“And how long will that be?”
Peyton shrugged. “A few years, give or take. Hard to pinpoint more definitely than that. But it’ll be a while.”
Bea moaned and let her head drop back so she stared at the ceiling.
“Peyton’s right, Bea. If you want to head back home, nothing’s stopping you. You don’t have to be here. If there are papers to sign or anything like that, we can overnight them to you.”
She rolled from the chair with the grace of a dancer. Bea had always wanted to take dance classes, Peyton remembered suddenly. But they couldn’t afford them. “I’m going up to my room.” She left without another word.
“Well, that went well.” Peyton stood and turned back to the fridge to see if Bea had left any pie.
“Think she’s upstairs packing?” Trace opened the fridge, poking his head in to survey the contents.
“I couldn’t read Bea when we were kids, and I definitely can’t read her now after almost a decade apart. Who knows? She might very well just stay here to spite me.”
“Us.”
“No, me.” Peyton grabbed a clean fork and attacked the last of the pie, mostly crust. “She liked you better growing up.”
“Because we didn’t constantly fight. You two were always snipping at each other.”
Peyton thought back, realizing Trace was right. And didn’t like how she looked in the mix. “Well, if she stays, we’ll have to find something for her to do. Helping Emma or whatever. I don’t care. But if she stays, she gets a job.”
Emma sailed in, Seth on her hip. “Who’s helping Emma?”
“Bea,” Peyton said around a mouthful of crust. “If she stays, I mean. I’d give her a job out at the barn but, you know, I don’t even think she could tell the front end of a horse from the back.”
Emma huffed and used her other hip to bump Peyton away from the sink. “So you won’t have her messing things up around your end of the business, but she’s fine getting in my way.”
Trace flashed her a wide grin. “That about sums it up.” He reached for his son, the child holding out his arms with glee. “Come here, big guy.”
As expected, Emma melted at the sight of Trace and his son, so clearly in love with each other. “All right, off you go. Scoot. Trace, he needs to be put down for a nap.”
“I’ll go run him up.” Trace dropped a kiss on Emma’s cheek and headed out.
Peyton waited for a moment for Emma’s hands to slow down and stuck her plate under the water to rinse it off.
“Don’t be too hard on her.”
“Hard on who?” Peyton asked, her mind already moving on to the rest of the day’s schedule.
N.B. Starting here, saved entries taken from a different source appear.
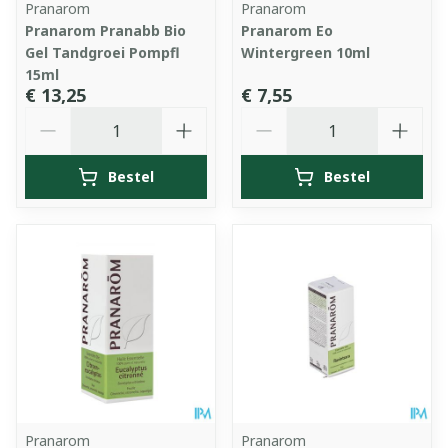
Pranarom
Pranarom
Pranarom Pranabb Bio
Pranarom Eo
Gel Tandgroei Pompfl
Wintergreen 10ml
15ml
€ 13,25
€ 7,55
Aantal
Aantal
Bestel
Bestel
Pranarom
Pranarom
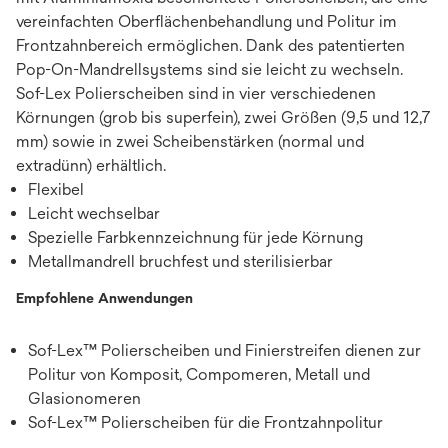
vereinfachten Oberflächenbehandlung und Politur im
Frontzahnbereich ermöglichen. Dank des patentierten
Pop-On-Mandrellsystems sind sie leicht zu wechseln.
Sof-Lex Polierscheiben sind in vier verschiedenen
Körnungen (grob bis superfein), zwei Größen (9,5 und 12,7
mm) sowie in zwei Scheibenstärken (normal und
extradünn) erhältlich.
Flexibel
Leicht wechselbar
Spezielle Farbkennzeichnung für jede Körnung
Metallmandrell bruchfest und sterilisierbar
Empfohlene Anwendungen
Sof-Lex™ Polierscheiben und Finierstreifen dienen zur
Politur von Komposit, Compomeren, Metall und
Glasionomeren
Sof-Lex™ Polierscheiben für die Frontzahnpolitur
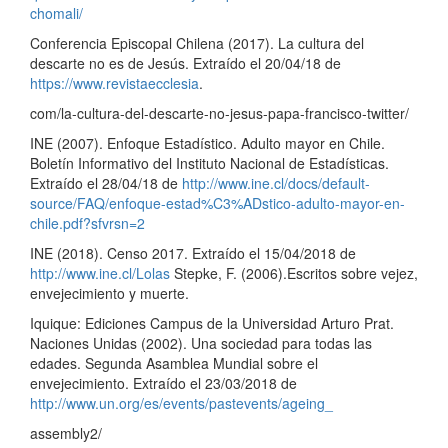
chomali/
Conferencia Episcopal Chilena (2017). La cultura del
descarte no es de Jesús. Extraído el 20/04/18 de
https://www.revistaecclesia
.
com/la-cultura-del-descarte-no-jesus-papa-francisco-twitter/
INE (2007). Enfoque Estadístico. Adulto mayor en Chile.
Boletín Informativo del Instituto Nacional de Estadísticas.
Extraído el 28/04/18 de
http://www.ine.cl/docs/default-
source/FAQ/enfoque-estad%C3%ADstico-adulto-mayor-en-
chile.pdf?sfvrsn=2
INE (2018). Censo 2017. Extraído el 15/04/2018 de
http://www.ine.cl/Lolas
Stepke, F. (2006).Escritos sobre vejez,
envejecimiento y muerte.
Iquique: Ediciones Campus de la Universidad Arturo Prat.
Naciones Unidas (2002). Una sociedad para todas las
edades. Segunda Asamblea Mundial sobre el
envejecimiento. Extraído el 23/03/2018 de
http://www.un.org/es/events/pastevents/ageing_
assembly2/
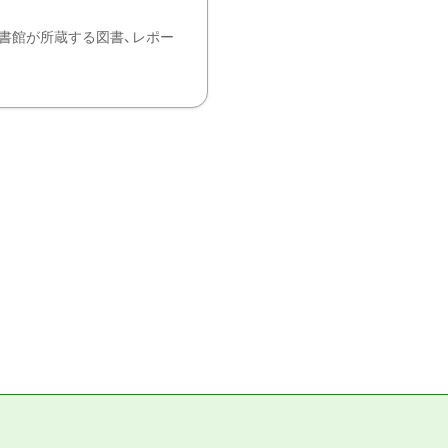
書館が所蔵する図書、レポー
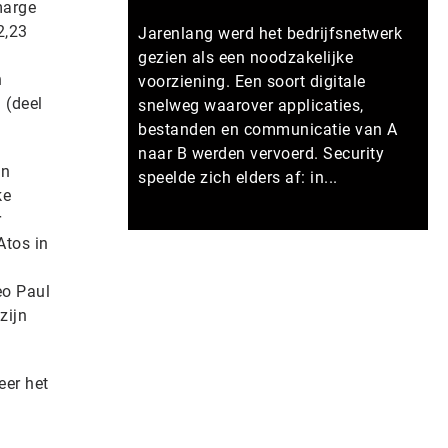
marge
2,23
Jarenlang werd het bedrijfsnetwerk
gezien als een noodzakelijke
h
voorziening. Een soort digitale
 (deel
snelweg waarover applicaties,
bestanden en communicatie van A
naar B werden vervoerd. Security
en
speelde zich elders af: in...
ke
r
Meer persberichten
Atos in
eo Paul
zijn
eer het
t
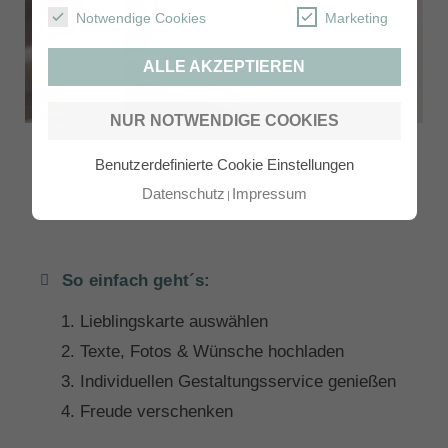
Notwendige Cookies
Marketing
ALLE AKZEPTIEREN
NUR NOTWENDIGE COOKIES
Sitzplan Hochzeit Tischplan Plakat
Benutzerdefinierte Cookie Einstellungen
Datenschutz
Impressum
So einfach geht´s:
Lieblingskarte auswählen
Texte, Fotos & Wünsche hochladen
Individuellen Gestaltungsservice genießen
Freude verschenken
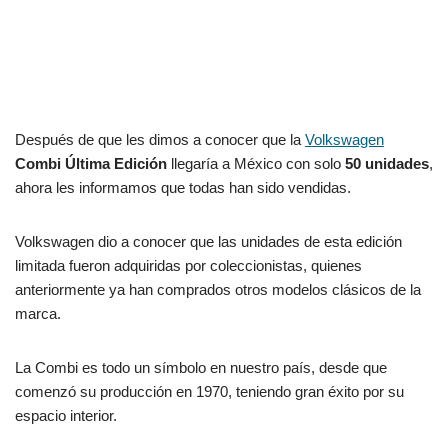
Después de que les dimos a conocer que la
Volkswagen
Combi Última Edición
llegaría a México con solo
50 unidades
,
ahora les informamos que todas han sido vendidas.
Volkswagen dio a conocer que las unidades de esta edición
limitada fueron adquiridas por coleccionistas, quienes
anteriormente ya han comprados otros modelos clásicos de la
marca.
La Combi es todo un símbolo en nuestro país, desde que
comenzó su producción en 1970, teniendo gran éxito por su
espacio interior.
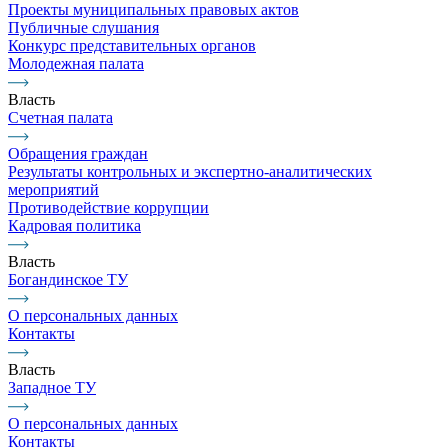
Проекты муниципальных правовых актов
Публичные слушания
Конкурс представительных органов
Молодежная палата
Власть
Счетная палата
Обращения граждан
Результаты контрольных и экспертно-аналитических
мероприятий
Противодействие коррупции
Кадровая политика
Власть
Богандинское ТУ
О персональных данных
Контакты
Власть
Западное ТУ
О персональных данных
Контакты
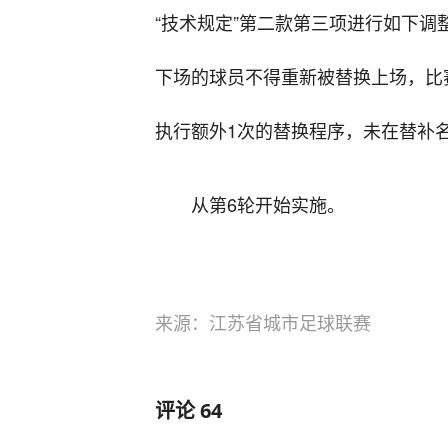
“技术规定”第二款第三项进行如下调
下场的球员不得重新被替换上场，比
执行额外1次的替换程序，未在替补
从第6轮开始实施。
来源：江苏省城市足球联赛
评论
64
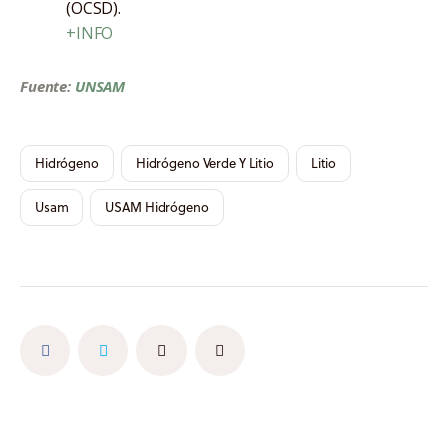
(OCSD).
+INFO
Fuente:
UNSAM
Hidrógeno
Hidrógeno Verde Y Litio
Litio
Usam
USAM Hidrógeno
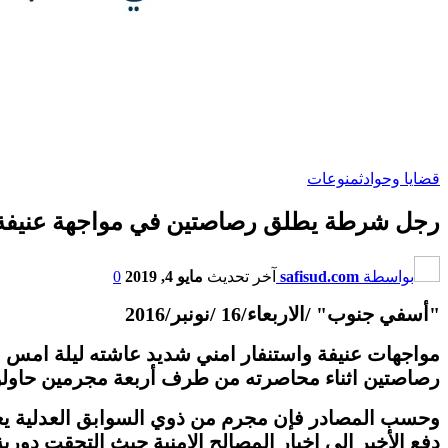
قضايا وحوادث
منوعات
رجل شرطة يطلق رصاصتين في مواجهة عنيفة 
بواسطة
safisud.com
آخر تحديث
مايو 4, 2019
0
"أسفي جنوب" /الاربعاء/16 /نونبر/
2016
مواجهات عنيفة واستنفار امني شديد عاشته ليلة امس
رصاصتين اثناء محاصرته من طرف أربعة مجرمين حاولوا 
وحسب المصادر فإن مجرم من ذوي السوابق العدلية يعم
دفع الأخير إلى إخبار المصالح الامنية حيث التحقت دور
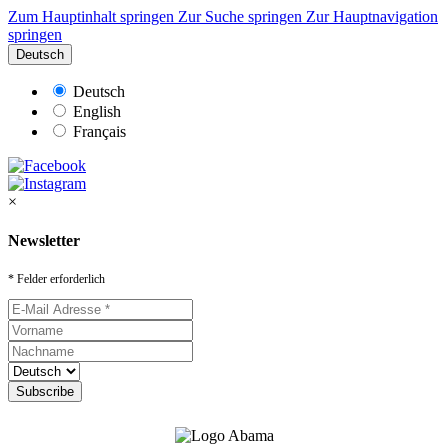
Zum Hauptinhalt springen
Zur Suche springen
Zur Hauptnavigation
springen
Deutsch
Deutsch
English
Français
×
Newsletter
* Felder erforderlich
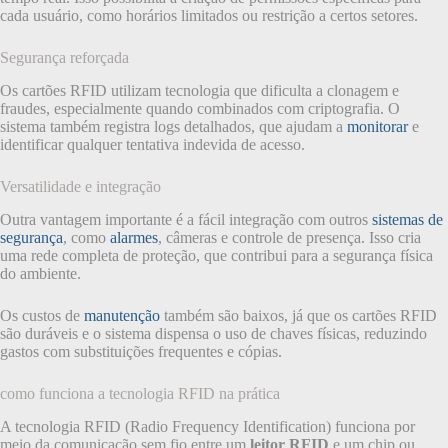
cada usuário, como horários limitados ou restrição a certos setores.
Segurança reforçada
Os cartões RFID utilizam tecnologia que dificulta a clonagem e
fraudes, especialmente quando combinados com criptografia. O
sistema também registra logs detalhados, que ajudam a
monitorar
e
identificar qualquer tentativa indevida de acesso.
Versatilidade e integração
Outra vantagem importante é a fácil integração com outros
sistemas de
segurança
, como
alarmes
, câmeras e controle de presença. Isso cria
uma rede completa de proteção, que contribui para a segurança física
do ambiente.
Os custos de
manutenção
também são baixos, já que os cartões RFID
são duráveis e o sistema dispensa o uso de chaves físicas, reduzindo
gastos com substituições frequentes e cópias.
como funciona a tecnologia RFID na prática
A tecnologia RFID (Radio Frequency Identification) funciona por
meio da comunicação sem fio entre um
leitor RFID
e um chip ou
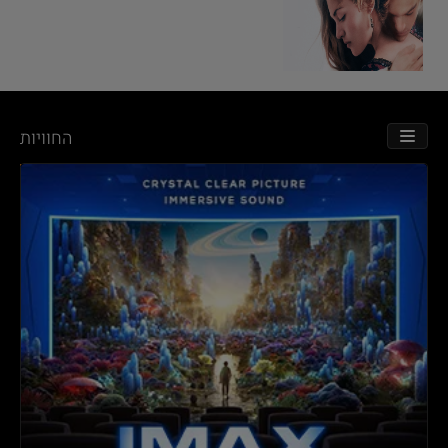
החוויות
TOGGLE NAVIGATION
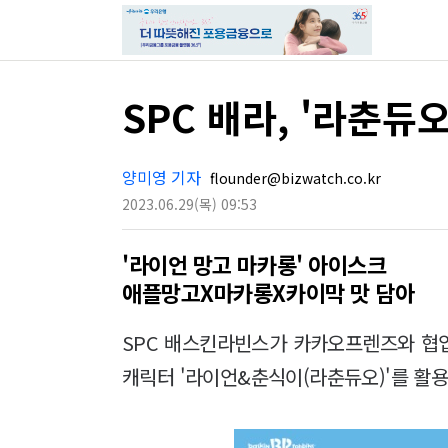
SPC 배라, '라춘듀
양미영 기자
flounder@bizwatch.co.kr
2023.06.29
(목)
09:53
'라이언 망고 마카롱' 아이스크
애플망고X마카롱X카이막 맛 담아
SPC 배스킨라빈스가 카카오프렌즈와 협업
캐릭터 '라이언&춘식이(라춘듀오)'를 활용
“Your sister.” Emma took the plate from her and opened the dishwasher. “Tough as nails on the outside, but there’s something more going on inside.”
Red kept his distance from Peyton the rest of the day in order to mull over the issue of his father. What he would tell Peyton. When. If he should say anything at all. If his warning—and the new locks he’d installed—would be enough to deter his father from trying anything else.
He kept his distance from Peyton for the rest of the day, knowing he wasn’t in a position to make rational decisions where she was concerned. But any time she was near, his eyes were drawn to her like a magnet. He couldn’t help but watch her from the corner of his eye.
And though she was careful, he caught her watching him, too. His gut told him she wouldn’t turn him away tonight. And the truth was, he was dying to hold her. After the long day and his father’s abrupt appearance in town, he needed something soft and simple to occupy his mind and erase the filth.
Red waited until the ranch slept. As he crept down and around the garage, he stood still for a moment. Something in the shifting wind warned him to hold off on crossing over the open land to the main house. Something—no, someone—else was out there.
Red’s blood boiled. His father. The damn man hadn’t even waited twenty-four hours after hitting his son up for money before deciding to take some for himself. But even as Red crept back into the shadow of the garage, he caught sight of what’d stirred his senses. And it most certainly wasn’t his father.
Lithe, graceful, and sure, the obviously female form moved with purpose across the dirt driveway from the main house toward the barn. He’d have said Peyton, but the figure was much too tall to be her. And much too fast to be Emma.
Beatrice, the youngest then.
But what the hell was she up to? The youngest, who hated the dirt and the outdoors and thought the horses smelled horrible, going to the barn on purpose. He watched her open the sliding barn door and walk in. Curiosity warred with a need to reach Peyton, but the curiosity won out. He snuck around until he was flattened against the stable wall, using his ears to detect what she was up to.